Duo
Pour notre duo de Juillet, avec Caro, une peinture de Henri Lebasque, exposée à Roubaix, au musée d'art et d'industrie André-Diligent.
Vous pouvez lire, ci-dessous, le texte de Caro ; quant au mien, il est sur son blog : les heuresdecoton.
Jicky
Je me suis réfugiée dans le jardin d’hiver. J’allume une cigarette.
Trois jours avec les Marceau-Carmel et la bande et je me sens aussi molle que si j’étais à Juan, en train de bronzer sur la place privée de cousin Edmund. Longue bouffée, j’aurais dû faucher une coupe de champ. Je n’ai même pas le désir d’ôter ce stupide chapeau. Ni la robe.
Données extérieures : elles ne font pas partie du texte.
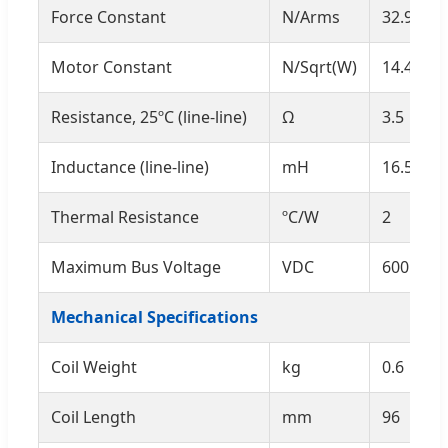
Force Constant
N/Arms
32.9
Motor Constant
N/Sqrt(W)
14.4
Resistance, 25ºC (line-line)
Ω
3.5
Inductance (line-line)
mH
16.5
Thermal Resistance
ºC/W
2
Maximum Bus Voltage
VDC
600
Mechanical Specifications
Coil Weight
kg
0.6
Coil Length
mm
96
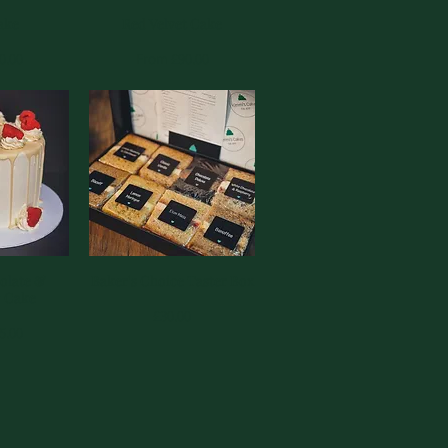
View
ake
Red Velvet Cake
Quick View
ce
Sale Price
0.00
From
£90.00
olate &
View
Baker's Choice Taster Box
Quick View
y Cake
Price
£30.00
ce
5.00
Rébecca a eu cette idée, pour amuser notre long séjour à la campagne, un repas costumé. Ce matin, après quelques échanges sur l’un des deux courts de tennis, toutes les femmes, bien que l’élément masculin ne soit pas en reste, ont investi le grenier et plongé dans les malles. Quand je suis arrivée, en short en jean et débardeur, je n’ai eu qu’à me pencher pour cueillir cette robe et une paire de bottines à ma taille. Je me suis faufilée derrière un paravent et m’apprêtai à descendre dans ma chambre pour rajouter une touche de rouge sur mes lèvres quand je me suis retrouvée devant le tableau. Coincé entre un mannequin et une vielle armoire art déco qui dévorait l’espace.
C’était moi, comme une photo, mieux qu’une photo. Le portrait distillait une nonchalance soignée, l’ennui évidemment et ce que les hommes me murmuraient parfois au creux de la nuit, un soupçon de grâce.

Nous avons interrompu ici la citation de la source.